When I first fired up the ARP2600 V, my thoughts flashed back 30 years ago to the day when I first encountered one that a close friend of mine had just taken home from the music store. We spent hours in front of that magnificent instrument and Im happy to report that its software counterpart is just as captivating. I just couldnt stop exploring its sonic possibilities until the wee hours of the morning. I always wanted an ARP2600 and thanks to Arturia, I finally have a virtual one of my own.
But enough nostalgia, what is it like? To be quite honest its a lot like I remember it. I did own an ARP Odyssey back in 1972, the original white-faced version so I am very familiar with the ARP sound and programming. The Arturia ARP2600 V did not let me down. Even the reverb has that springy quality to it. It was so realistic, I wanted to bang the side of my monitor to see if it would ?boing. The sound through my M-Audio Firewire 410 and a pair of M-Audio Studiophile LX4s with the 5.1 Expander System just shook the house.

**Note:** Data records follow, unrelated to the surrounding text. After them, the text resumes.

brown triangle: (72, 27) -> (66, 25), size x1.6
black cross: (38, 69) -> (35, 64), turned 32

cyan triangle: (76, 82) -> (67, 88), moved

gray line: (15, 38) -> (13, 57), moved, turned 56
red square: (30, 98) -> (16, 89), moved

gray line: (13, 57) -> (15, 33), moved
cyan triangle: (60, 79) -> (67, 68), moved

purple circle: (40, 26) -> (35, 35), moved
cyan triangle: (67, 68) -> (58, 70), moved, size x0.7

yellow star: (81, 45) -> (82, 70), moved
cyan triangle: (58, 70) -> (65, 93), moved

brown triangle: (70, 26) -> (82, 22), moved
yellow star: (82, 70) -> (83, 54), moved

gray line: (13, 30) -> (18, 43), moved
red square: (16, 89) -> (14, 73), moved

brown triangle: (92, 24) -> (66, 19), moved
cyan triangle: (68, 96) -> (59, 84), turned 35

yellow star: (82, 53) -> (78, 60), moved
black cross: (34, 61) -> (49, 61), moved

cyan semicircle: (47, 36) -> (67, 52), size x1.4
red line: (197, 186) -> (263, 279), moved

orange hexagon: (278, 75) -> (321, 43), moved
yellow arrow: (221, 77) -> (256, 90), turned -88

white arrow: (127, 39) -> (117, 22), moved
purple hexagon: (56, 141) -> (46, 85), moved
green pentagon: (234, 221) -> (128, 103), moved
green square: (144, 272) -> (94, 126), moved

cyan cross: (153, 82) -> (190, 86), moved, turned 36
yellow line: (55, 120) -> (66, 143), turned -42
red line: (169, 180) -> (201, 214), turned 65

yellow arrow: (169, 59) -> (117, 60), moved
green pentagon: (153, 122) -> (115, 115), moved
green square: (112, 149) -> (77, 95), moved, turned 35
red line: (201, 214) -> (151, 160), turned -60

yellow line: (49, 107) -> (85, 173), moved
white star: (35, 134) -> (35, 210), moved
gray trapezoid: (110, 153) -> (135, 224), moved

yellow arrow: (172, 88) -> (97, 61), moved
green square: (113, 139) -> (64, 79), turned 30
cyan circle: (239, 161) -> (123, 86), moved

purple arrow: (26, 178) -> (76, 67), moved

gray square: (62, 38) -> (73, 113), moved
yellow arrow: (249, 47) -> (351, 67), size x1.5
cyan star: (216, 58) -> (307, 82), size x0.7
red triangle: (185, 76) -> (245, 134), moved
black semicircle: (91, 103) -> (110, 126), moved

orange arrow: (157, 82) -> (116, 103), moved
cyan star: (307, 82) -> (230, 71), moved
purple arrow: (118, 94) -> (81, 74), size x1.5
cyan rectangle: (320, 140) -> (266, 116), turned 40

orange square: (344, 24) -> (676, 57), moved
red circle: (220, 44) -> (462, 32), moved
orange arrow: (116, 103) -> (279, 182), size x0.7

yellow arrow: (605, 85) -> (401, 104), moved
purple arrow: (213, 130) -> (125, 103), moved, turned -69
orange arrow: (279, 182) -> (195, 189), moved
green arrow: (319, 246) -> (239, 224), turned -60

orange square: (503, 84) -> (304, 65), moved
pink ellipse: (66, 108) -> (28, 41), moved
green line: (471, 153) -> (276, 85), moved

The ARP2600 was unique in that it was semi-modular. Unlike the Moog, it contained prewired patch points that could be overridden with patch cables. This means you can make sounds without adding a single patch cable -- this was very handy for live performances and makes the virtual synth easy to program as well. All of the original features are included in Arturias version: three voltage controlled oscillators, noise generator, ring modulator, sample & hold, a voltage controlled filter, two envelope generators, and a voltage controlled amplifier with a stereo output and reverb.
The original ARP2600 was a monophonic synth although there was a duophonic keyboard that was available. Arturias ARP2600 V is a multi voice instrument (up to 32 voices). This allows you to play it in a way the original ARP2600 could not be. What would have taken a lot of multi-tracking to accomplish on the original synth can now be done in one pass playing full rich chords with the ARP2600 V. It also has a Detune feature that will randomly detune the voices for each note that is played. Because the detune amount is random and changes on every key press, it can really produce some interesting and thick results.
Sometimes the little things make the experience special. The ARP2600 comes with three skins. The original blue meanie, which I have never seen in person. The popular gray meanie, which is the one that I remember playing, and the later orange and black ARP screening that the last batch of ARPs had. There are no physical differences in the characteristics of these they are only skins but they complete the illusion.
|The ARP 1601 Sequencer|
As if having a replica of the ARP2600 wasnt enough, Arturia adds an ARP 1601 sequencer. You might think that today with PCs and MIDI Sequencers who would need a 16 step sequencer but youd be wrong. This sequencer can trigger gates, or filters, or any control voltage in the synth opening up a wide range of dynamic possibilities. My only complaint is having to fine tune the sequencer by hand. It is just as tedious as the original but this is a place where allowing the software version to assign notes as values via keyboard input would have been a nice improvement.